WHAT YOU WILL DO -> From the entries that follow, gather each line holding the word "rendement".

- Opening Delimiter -

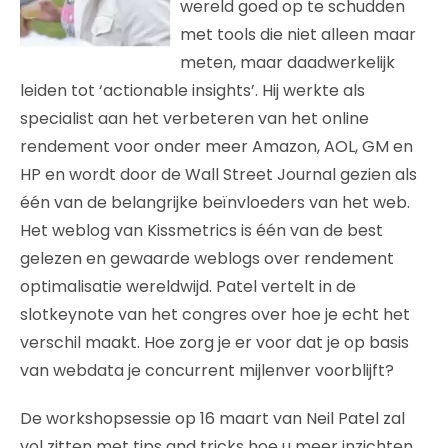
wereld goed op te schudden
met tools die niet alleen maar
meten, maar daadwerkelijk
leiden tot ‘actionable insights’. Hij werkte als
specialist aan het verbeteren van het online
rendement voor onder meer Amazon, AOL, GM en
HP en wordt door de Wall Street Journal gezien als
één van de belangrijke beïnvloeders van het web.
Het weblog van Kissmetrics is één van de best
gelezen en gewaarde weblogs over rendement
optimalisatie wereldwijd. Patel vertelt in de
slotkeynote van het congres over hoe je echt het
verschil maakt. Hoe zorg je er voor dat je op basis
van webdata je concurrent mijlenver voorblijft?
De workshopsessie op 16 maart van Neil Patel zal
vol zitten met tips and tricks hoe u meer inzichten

- Closing Delimiter -
- Opening Delimiter -

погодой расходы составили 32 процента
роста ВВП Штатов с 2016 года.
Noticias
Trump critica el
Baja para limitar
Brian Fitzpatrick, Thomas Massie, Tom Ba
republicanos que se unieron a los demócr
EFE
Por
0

- Closing Delimiter -

YOUR SOLUTION ->
rendement voor onder meer Amazon, AOL, GM en
gelezen en gewaarde weblogs over rendement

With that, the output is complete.